:: TASK OBJECTIVE ::
Copy, word for word, the lines of the entries below between the one with "Identify the click" and the one with "Community (155, 119)", inclusive, and leave out everything else.

:: STUDY MATERIAL ::
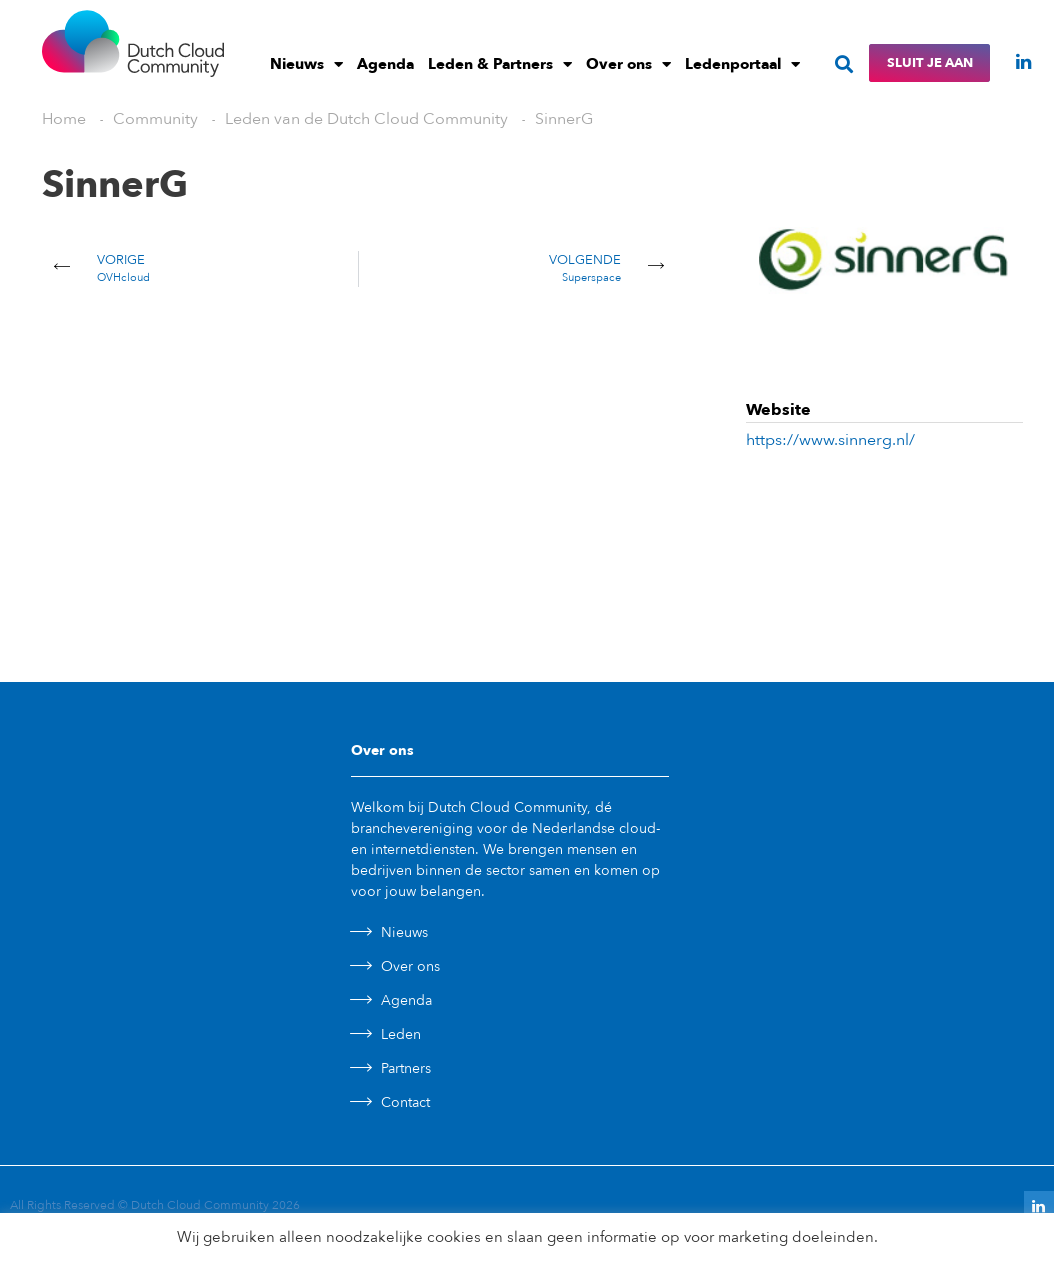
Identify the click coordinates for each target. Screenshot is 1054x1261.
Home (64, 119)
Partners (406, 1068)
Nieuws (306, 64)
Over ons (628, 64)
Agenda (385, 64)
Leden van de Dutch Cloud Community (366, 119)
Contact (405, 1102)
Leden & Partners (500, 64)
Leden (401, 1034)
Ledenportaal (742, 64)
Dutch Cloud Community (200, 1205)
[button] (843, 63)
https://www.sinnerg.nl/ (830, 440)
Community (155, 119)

...

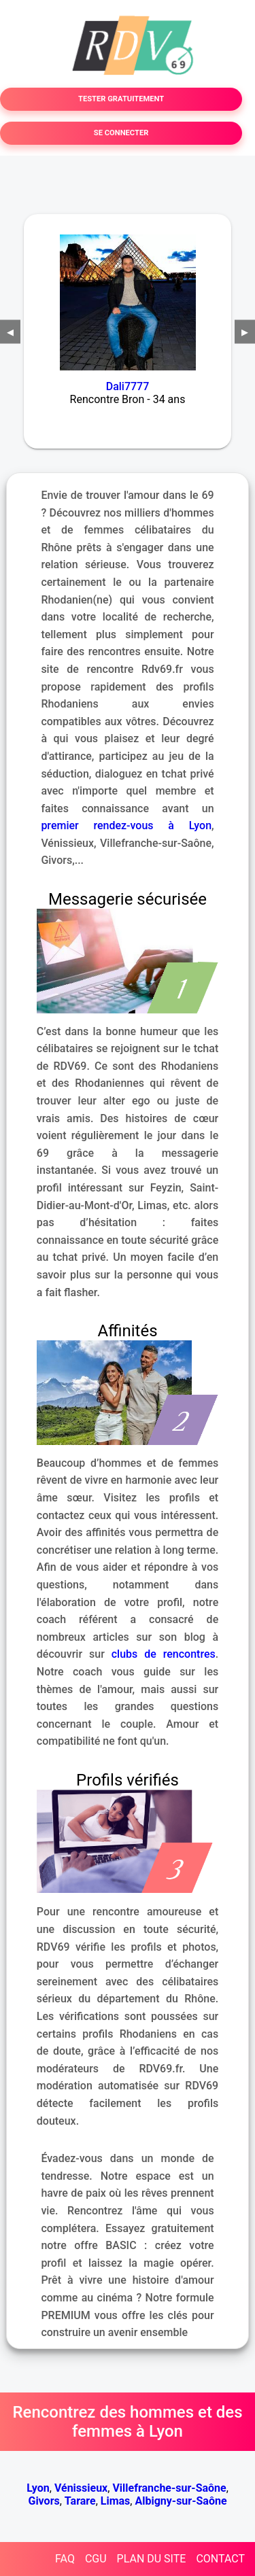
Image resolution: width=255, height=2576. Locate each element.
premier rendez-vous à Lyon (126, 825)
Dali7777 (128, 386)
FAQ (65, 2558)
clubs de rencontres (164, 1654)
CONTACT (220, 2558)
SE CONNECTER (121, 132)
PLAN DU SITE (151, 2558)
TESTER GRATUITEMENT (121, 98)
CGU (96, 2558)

* * *

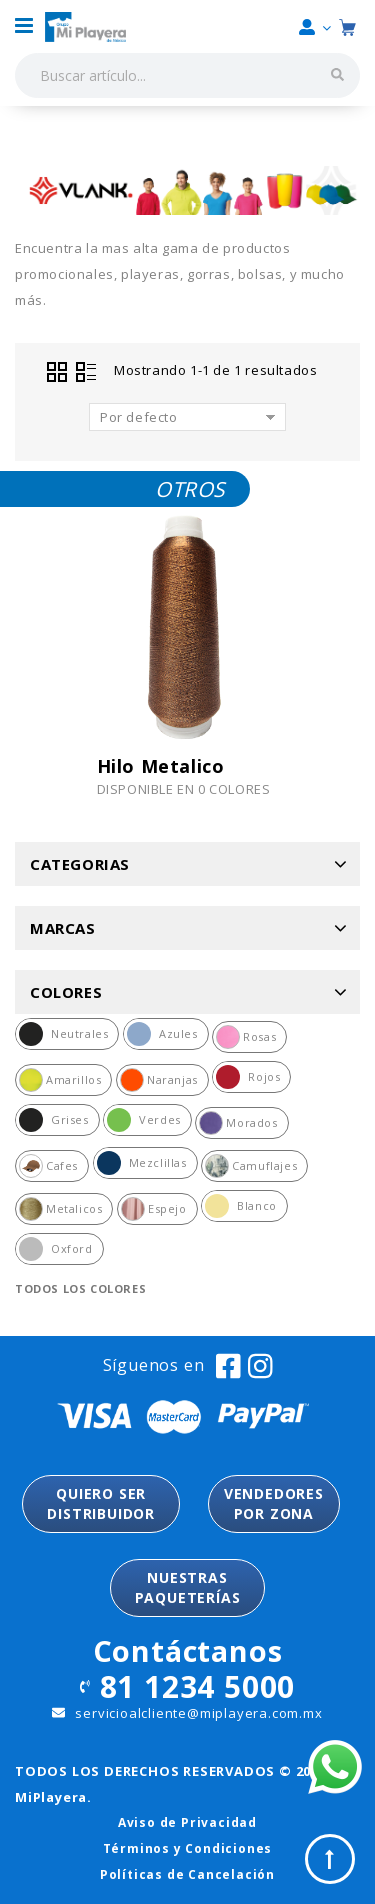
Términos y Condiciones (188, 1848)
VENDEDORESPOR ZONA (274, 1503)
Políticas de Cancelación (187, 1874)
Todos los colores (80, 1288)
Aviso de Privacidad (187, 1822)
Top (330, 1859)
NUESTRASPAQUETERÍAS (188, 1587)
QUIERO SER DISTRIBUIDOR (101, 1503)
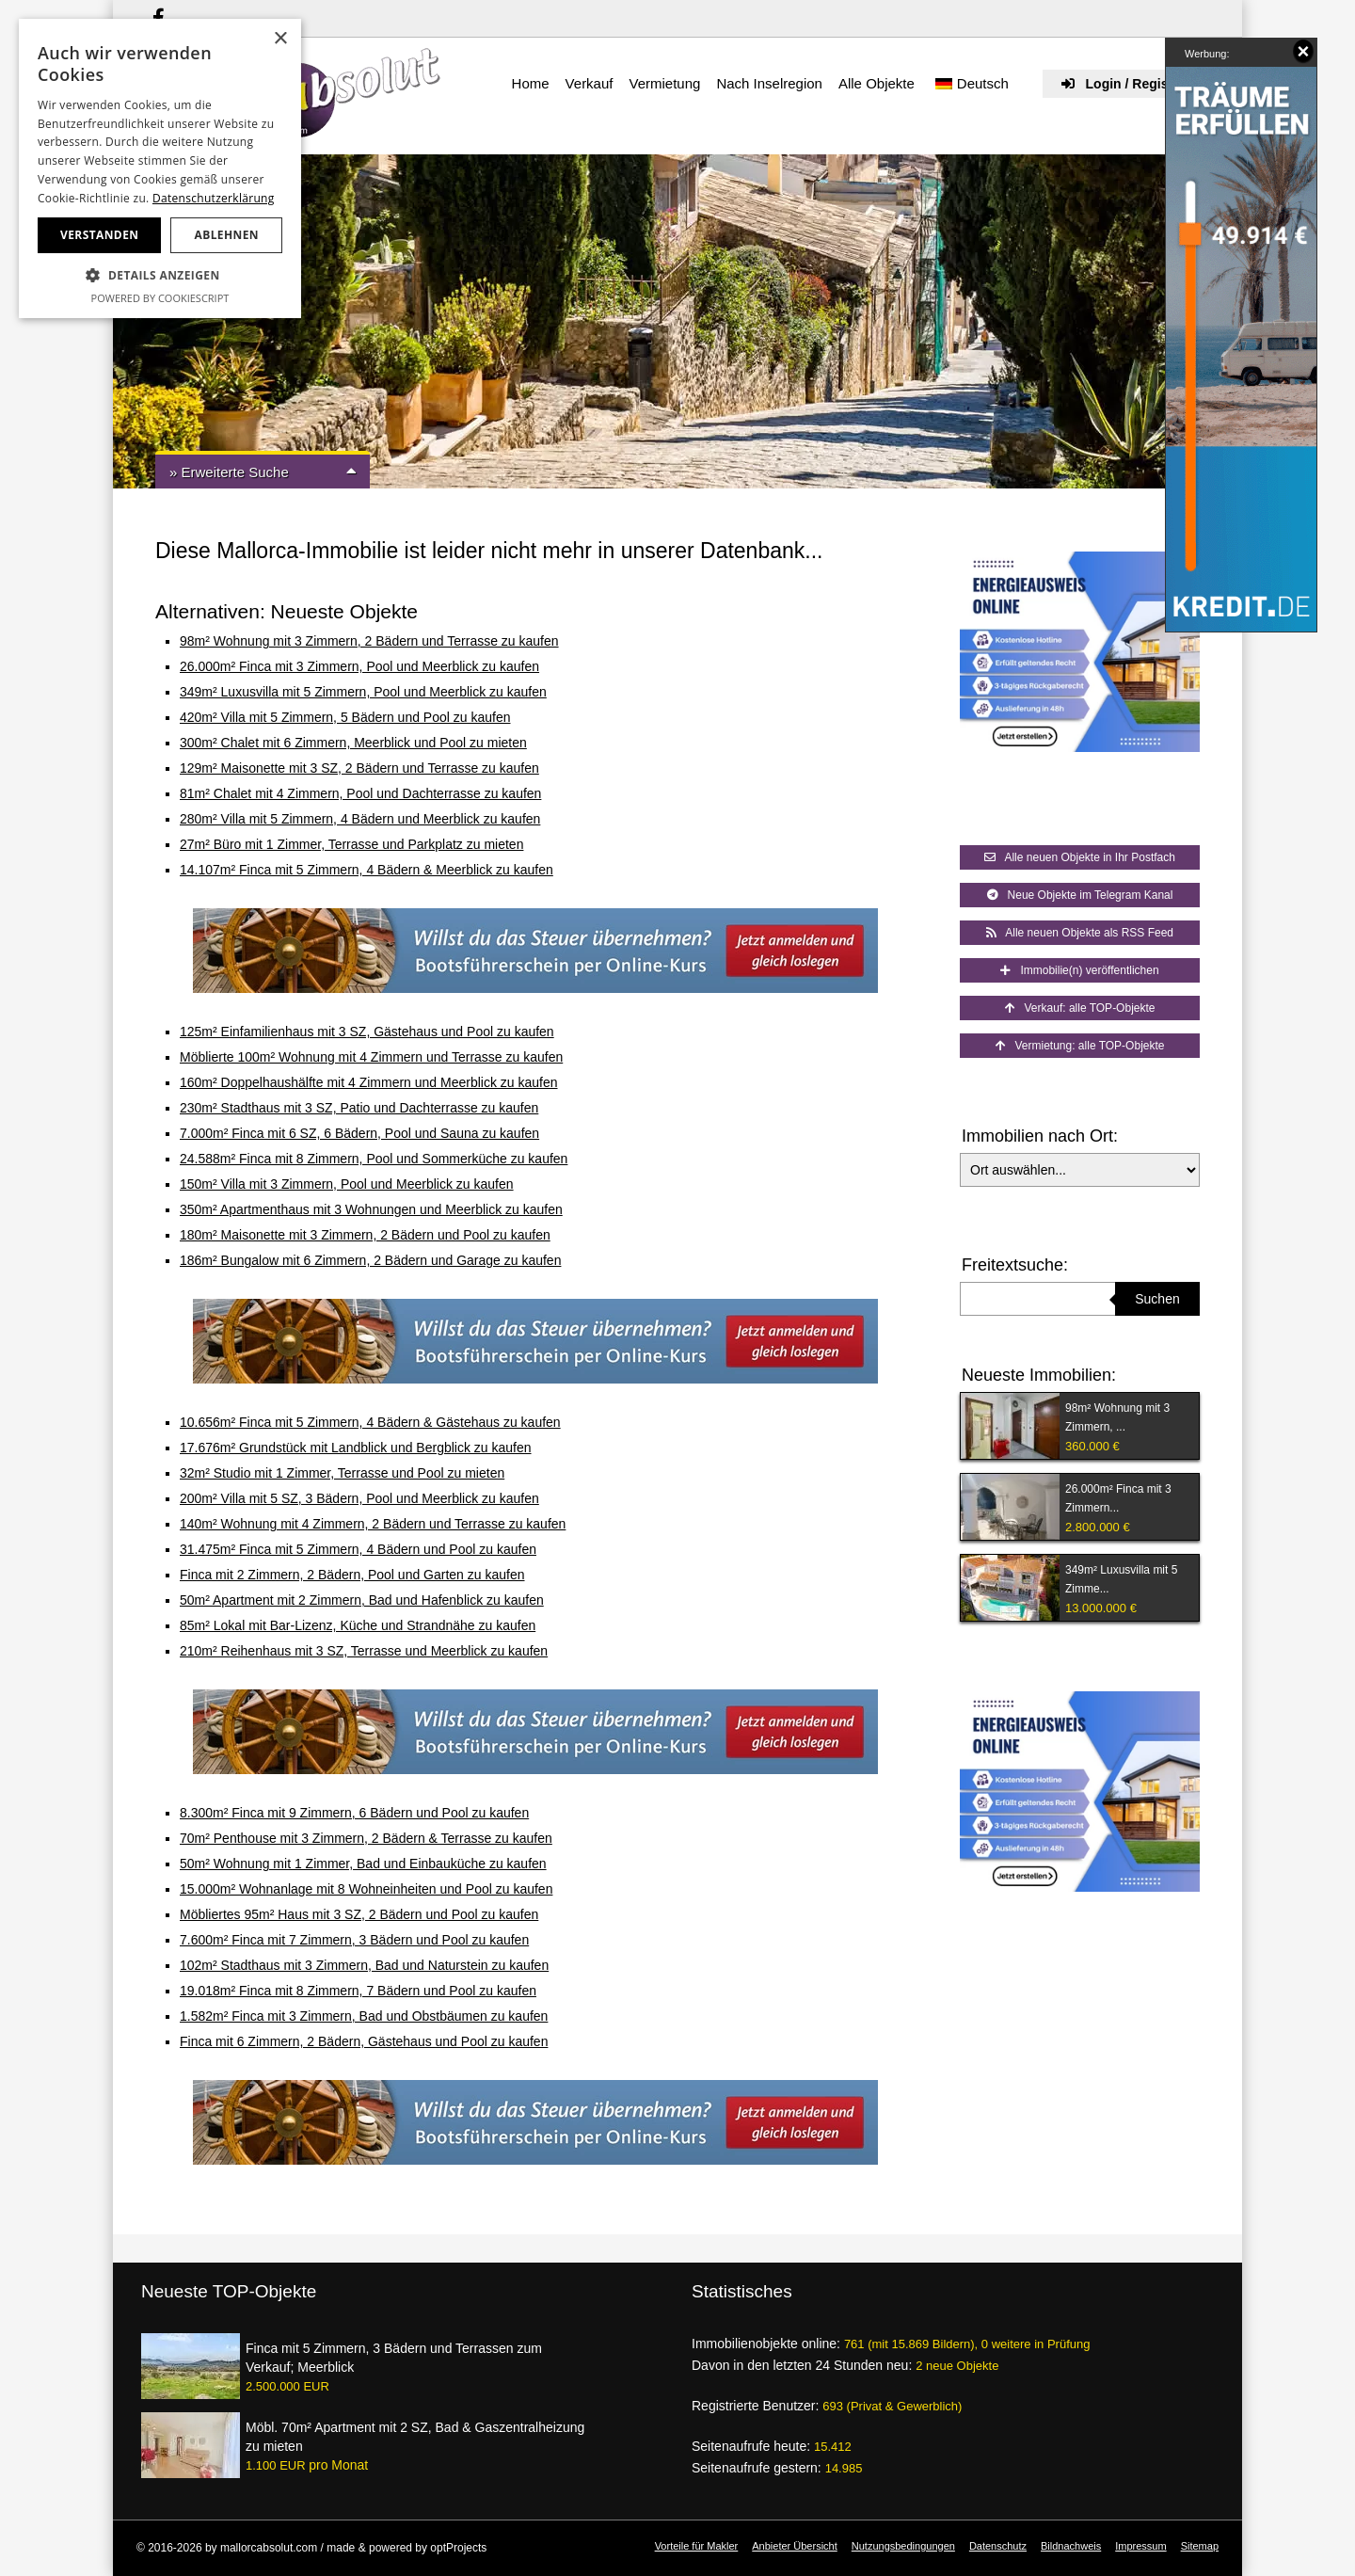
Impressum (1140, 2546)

:: SOLVED PROBLEM ::
Identify the click coordinates for each target. Screenshot is 1054x1261.
Home (64, 119)
Partners (406, 1068)
Nieuws (306, 64)
Over ons (628, 64)
Agenda (385, 64)
Leden van de Dutch Cloud Community (366, 119)
Contact (405, 1102)
Leden & Partners (500, 64)
Leden (401, 1034)
Ledenportaal (742, 64)
Dutch Cloud Community (200, 1205)
[button] (843, 63)
https://www.sinnerg.nl/ (830, 440)
Community (155, 119)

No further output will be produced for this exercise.